» INPUT RECORDS

[Start of Attachment]

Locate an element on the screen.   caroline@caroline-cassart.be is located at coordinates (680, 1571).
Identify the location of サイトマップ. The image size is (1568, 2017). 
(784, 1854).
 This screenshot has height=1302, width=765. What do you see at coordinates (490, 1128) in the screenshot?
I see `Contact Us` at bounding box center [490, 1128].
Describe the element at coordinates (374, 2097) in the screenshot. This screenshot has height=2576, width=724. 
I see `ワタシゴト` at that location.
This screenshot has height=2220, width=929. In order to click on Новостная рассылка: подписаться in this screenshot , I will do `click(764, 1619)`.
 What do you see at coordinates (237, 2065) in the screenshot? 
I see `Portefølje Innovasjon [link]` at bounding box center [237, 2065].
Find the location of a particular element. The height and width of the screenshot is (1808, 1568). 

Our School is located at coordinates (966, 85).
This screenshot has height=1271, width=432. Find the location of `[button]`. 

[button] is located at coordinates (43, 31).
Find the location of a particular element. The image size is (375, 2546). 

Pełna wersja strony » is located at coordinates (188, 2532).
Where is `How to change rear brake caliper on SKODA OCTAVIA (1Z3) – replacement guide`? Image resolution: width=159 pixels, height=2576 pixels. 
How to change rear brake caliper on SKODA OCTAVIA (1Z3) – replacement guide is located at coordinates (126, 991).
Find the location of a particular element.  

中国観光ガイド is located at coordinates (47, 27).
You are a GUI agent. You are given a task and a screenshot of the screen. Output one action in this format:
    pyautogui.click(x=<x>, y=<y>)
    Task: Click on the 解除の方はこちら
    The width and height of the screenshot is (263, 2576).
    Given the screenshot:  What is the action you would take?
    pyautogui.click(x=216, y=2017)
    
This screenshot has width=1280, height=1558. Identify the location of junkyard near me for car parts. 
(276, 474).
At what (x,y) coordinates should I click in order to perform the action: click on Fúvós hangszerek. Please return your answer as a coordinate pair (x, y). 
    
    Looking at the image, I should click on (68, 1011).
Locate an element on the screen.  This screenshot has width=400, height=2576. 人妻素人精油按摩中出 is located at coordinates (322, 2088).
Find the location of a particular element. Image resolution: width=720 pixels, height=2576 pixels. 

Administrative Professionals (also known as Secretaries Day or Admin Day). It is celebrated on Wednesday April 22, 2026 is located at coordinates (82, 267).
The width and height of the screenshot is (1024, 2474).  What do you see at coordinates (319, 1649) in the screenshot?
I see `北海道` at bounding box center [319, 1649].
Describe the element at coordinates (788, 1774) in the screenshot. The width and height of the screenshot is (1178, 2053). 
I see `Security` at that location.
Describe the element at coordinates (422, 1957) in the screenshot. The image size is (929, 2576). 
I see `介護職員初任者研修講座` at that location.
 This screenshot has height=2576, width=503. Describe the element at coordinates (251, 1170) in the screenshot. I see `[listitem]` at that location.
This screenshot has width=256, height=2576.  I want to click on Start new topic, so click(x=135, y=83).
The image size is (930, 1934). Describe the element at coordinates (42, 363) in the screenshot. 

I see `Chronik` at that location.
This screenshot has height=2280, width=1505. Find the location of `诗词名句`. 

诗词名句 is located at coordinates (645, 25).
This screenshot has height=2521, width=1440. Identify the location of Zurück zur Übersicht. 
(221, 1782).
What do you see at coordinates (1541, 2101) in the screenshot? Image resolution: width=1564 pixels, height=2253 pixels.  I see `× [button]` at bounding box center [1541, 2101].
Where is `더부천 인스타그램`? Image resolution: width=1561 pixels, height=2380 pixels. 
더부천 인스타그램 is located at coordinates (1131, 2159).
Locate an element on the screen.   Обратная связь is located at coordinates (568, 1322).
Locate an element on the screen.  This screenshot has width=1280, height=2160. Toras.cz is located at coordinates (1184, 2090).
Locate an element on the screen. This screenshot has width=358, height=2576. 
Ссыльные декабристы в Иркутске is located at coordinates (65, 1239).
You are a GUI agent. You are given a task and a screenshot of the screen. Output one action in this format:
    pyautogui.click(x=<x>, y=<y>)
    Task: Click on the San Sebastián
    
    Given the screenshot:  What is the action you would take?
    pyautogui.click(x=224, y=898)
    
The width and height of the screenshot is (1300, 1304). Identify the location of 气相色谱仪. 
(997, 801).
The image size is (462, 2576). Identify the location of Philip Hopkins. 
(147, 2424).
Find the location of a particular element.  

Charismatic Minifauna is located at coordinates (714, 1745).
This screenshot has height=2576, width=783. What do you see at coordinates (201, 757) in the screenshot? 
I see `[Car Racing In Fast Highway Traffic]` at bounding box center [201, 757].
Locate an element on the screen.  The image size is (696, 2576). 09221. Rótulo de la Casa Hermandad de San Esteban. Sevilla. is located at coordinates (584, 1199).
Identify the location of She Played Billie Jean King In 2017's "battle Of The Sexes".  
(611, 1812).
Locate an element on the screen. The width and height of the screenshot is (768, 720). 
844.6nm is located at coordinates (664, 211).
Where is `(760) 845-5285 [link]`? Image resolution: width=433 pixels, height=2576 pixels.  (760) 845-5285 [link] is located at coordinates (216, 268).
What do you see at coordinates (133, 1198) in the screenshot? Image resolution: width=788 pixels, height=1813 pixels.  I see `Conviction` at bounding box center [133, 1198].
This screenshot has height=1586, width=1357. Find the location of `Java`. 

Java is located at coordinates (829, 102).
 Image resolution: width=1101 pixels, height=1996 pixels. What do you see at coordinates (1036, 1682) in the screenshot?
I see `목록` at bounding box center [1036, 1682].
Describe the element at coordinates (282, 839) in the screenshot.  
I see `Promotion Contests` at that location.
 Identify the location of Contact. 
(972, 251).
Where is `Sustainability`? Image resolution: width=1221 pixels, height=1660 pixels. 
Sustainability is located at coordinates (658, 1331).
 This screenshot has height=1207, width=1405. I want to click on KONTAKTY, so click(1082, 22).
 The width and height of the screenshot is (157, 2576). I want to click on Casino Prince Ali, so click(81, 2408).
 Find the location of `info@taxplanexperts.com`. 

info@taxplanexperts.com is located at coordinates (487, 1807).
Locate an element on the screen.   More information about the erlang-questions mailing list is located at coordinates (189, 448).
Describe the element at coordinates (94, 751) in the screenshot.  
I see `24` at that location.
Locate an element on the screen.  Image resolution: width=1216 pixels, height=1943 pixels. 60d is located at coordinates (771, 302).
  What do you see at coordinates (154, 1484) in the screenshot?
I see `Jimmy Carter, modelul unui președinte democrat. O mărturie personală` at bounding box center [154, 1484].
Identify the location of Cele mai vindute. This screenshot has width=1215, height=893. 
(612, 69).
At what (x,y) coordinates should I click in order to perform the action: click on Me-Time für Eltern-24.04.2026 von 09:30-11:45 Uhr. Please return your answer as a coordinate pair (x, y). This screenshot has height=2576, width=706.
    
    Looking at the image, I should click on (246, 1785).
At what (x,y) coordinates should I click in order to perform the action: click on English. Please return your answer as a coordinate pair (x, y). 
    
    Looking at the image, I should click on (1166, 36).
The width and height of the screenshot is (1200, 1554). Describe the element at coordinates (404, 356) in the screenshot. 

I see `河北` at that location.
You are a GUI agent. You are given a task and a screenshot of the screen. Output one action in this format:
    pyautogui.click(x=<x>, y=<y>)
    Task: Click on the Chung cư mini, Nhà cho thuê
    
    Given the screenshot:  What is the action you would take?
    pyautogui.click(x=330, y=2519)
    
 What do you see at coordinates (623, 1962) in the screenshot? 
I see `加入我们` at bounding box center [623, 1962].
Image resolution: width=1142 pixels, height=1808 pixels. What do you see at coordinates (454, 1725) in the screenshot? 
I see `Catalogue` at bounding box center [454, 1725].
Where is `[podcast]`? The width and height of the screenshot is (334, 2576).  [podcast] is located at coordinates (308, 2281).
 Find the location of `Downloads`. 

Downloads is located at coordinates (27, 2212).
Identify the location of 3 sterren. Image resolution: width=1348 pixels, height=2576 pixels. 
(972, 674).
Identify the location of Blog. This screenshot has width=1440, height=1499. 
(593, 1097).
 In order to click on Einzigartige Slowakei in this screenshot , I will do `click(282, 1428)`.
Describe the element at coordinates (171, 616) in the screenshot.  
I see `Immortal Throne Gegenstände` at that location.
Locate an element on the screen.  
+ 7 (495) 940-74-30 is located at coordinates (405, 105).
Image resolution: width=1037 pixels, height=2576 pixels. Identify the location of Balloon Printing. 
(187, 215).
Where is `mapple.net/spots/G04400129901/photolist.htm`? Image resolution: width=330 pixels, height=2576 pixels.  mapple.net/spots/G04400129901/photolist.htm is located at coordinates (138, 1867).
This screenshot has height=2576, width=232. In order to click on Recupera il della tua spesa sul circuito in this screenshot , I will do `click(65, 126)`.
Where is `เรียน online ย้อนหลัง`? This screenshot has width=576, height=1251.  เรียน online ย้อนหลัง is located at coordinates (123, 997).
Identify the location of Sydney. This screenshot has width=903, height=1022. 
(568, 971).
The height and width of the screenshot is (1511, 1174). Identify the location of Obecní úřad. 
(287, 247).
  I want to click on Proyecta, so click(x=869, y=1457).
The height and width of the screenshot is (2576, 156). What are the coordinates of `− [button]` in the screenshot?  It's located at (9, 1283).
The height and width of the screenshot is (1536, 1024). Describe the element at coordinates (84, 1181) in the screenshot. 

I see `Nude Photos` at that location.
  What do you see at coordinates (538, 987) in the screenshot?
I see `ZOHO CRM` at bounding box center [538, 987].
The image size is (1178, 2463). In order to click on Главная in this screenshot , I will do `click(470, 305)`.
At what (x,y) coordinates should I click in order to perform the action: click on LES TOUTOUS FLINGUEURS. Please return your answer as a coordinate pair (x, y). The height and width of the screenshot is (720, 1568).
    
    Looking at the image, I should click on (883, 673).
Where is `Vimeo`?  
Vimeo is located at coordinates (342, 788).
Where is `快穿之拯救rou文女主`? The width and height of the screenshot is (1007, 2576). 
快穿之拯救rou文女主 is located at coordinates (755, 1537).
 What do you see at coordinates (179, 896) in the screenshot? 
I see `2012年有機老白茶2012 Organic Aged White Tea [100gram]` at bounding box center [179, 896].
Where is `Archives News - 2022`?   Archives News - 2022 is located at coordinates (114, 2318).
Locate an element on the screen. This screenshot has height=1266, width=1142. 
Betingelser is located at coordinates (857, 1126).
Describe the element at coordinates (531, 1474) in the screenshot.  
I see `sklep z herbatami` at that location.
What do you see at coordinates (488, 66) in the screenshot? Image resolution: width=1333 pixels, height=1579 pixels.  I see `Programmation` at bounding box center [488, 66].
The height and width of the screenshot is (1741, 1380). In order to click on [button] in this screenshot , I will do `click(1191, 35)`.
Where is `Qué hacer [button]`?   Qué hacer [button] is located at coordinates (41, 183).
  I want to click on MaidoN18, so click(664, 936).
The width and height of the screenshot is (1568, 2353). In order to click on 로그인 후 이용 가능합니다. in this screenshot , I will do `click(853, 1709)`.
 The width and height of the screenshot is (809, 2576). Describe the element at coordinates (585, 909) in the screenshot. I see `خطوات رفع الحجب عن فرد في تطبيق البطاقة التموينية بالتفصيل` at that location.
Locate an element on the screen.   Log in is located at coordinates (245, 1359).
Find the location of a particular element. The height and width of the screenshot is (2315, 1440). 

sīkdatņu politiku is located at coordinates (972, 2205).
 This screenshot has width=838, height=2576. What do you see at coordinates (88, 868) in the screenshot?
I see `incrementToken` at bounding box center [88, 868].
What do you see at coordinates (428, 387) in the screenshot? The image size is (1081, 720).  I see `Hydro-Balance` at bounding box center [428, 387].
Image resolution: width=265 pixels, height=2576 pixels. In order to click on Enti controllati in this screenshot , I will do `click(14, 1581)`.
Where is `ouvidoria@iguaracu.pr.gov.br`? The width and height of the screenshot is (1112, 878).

[End of Attachment]

» WORK ORDER
Only one part of the material above is to be transcribed, namely the lines starting with the line that has "is (2315, 1440)." and going on through the line that has "What do you see at coordinates (428, 387)", exactly as they stand.

» FINISHED TASK
Find the location of a particular element. The height and width of the screenshot is (2315, 1440). 

sīkdatņu politiku is located at coordinates (972, 2205).
 This screenshot has width=838, height=2576. What do you see at coordinates (88, 868) in the screenshot?
I see `incrementToken` at bounding box center [88, 868].
What do you see at coordinates (428, 387) in the screenshot? The image size is (1081, 720).  I see `Hydro-Balance` at bounding box center [428, 387].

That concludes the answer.